### Exercise directions
From the entries below, output the line with "Exemple de prémisse indépendante" and each following line up to and including the line with "легче развалиться с каждым новым штрихом", exactly as written.

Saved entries
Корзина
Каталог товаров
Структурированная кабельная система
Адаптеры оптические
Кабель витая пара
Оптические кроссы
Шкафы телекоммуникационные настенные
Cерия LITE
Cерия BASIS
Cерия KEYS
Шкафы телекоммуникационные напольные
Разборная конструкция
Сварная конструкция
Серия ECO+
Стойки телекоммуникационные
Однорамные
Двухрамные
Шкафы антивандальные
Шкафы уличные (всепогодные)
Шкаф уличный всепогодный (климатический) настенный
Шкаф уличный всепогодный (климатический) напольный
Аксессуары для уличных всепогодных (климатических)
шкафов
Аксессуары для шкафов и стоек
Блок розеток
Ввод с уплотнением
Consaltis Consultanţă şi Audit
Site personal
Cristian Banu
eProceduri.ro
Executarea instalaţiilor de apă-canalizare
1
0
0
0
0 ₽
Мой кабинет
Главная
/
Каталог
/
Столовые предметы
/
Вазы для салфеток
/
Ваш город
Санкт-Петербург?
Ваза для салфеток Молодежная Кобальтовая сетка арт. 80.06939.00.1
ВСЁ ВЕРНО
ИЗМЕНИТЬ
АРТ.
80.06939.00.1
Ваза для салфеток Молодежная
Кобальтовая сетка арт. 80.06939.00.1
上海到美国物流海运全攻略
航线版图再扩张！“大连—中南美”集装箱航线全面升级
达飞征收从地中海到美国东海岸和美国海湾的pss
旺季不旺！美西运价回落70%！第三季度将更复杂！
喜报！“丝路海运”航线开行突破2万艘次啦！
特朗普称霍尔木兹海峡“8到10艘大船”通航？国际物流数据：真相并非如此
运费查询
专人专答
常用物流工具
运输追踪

* * *

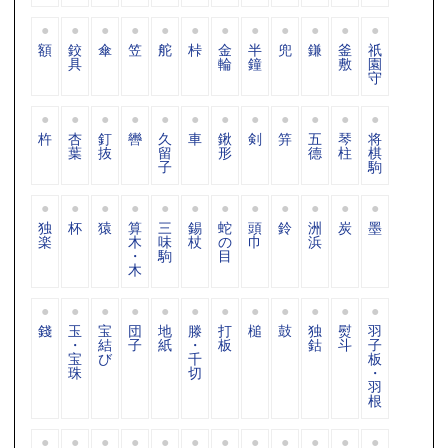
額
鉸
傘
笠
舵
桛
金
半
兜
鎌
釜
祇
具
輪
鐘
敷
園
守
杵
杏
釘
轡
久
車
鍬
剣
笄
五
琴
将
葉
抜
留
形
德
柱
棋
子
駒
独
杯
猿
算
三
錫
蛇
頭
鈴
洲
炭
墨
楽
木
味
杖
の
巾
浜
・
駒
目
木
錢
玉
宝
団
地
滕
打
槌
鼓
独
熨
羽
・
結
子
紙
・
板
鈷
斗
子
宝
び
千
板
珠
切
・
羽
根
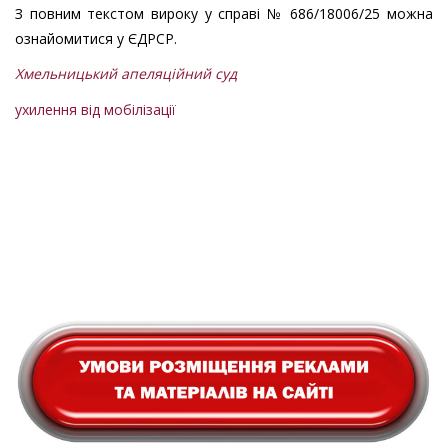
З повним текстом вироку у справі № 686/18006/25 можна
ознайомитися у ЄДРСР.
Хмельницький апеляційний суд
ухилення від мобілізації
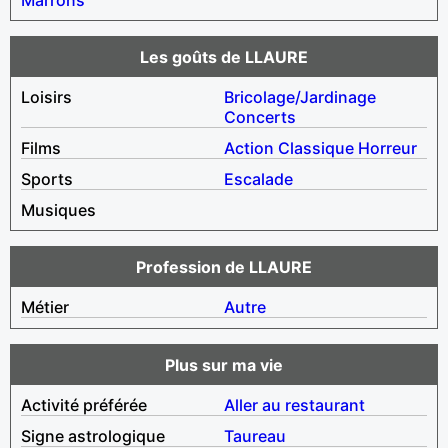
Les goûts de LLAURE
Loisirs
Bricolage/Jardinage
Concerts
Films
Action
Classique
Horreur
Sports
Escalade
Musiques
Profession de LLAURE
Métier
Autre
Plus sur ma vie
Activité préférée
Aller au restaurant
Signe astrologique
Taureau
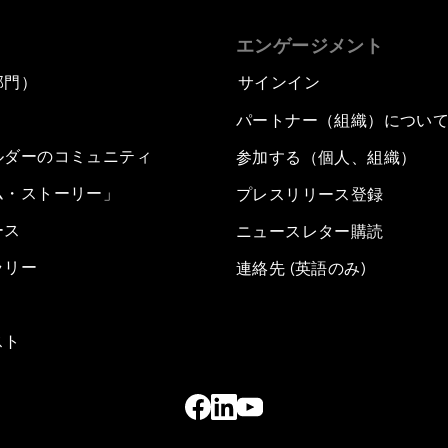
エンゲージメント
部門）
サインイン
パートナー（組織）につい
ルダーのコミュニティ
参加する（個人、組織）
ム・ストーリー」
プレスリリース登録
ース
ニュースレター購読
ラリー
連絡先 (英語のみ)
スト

==

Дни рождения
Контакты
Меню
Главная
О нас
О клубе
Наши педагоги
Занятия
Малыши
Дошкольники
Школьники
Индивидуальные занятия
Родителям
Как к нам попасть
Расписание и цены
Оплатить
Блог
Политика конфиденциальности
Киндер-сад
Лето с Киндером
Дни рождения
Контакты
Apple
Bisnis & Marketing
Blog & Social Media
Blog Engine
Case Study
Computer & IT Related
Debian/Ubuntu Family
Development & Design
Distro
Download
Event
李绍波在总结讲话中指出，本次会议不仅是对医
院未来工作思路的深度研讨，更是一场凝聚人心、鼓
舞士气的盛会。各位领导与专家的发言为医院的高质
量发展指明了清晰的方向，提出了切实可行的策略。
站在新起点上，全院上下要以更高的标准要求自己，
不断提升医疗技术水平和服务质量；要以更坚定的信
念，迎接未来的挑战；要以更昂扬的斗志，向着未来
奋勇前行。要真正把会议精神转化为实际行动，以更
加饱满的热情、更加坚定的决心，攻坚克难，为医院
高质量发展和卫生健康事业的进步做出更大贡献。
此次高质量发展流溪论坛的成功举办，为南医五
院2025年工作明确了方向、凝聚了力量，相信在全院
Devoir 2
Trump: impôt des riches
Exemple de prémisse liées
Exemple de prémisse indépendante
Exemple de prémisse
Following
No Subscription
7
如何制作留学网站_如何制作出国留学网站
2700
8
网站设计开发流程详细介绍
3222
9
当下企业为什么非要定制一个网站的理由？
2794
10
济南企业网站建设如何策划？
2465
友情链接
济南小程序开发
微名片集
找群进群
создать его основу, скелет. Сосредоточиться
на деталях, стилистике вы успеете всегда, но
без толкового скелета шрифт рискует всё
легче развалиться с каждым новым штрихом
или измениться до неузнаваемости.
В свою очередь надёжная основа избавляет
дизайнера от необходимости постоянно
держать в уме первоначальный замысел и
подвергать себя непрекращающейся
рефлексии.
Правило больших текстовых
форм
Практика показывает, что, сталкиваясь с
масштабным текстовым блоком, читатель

### Response below
Exemple de prémisse indépendante
Exemple de prémisse
Following
No Subscription
7
如何制作留学网站_如何制作出国留学网站
2700
8
网站设计开发流程详细介绍
3222
9
当下企业为什么非要定制一个网站的理由？
2794
10
济南企业网站建设如何策划？
2465
友情链接
济南小程序开发
微名片集
找群进群
создать его основу, скелет. Сосредоточиться
на деталях, стилистике вы успеете всегда, но
без толкового скелета шрифт рискует всё
легче развалиться с каждым новым штрихом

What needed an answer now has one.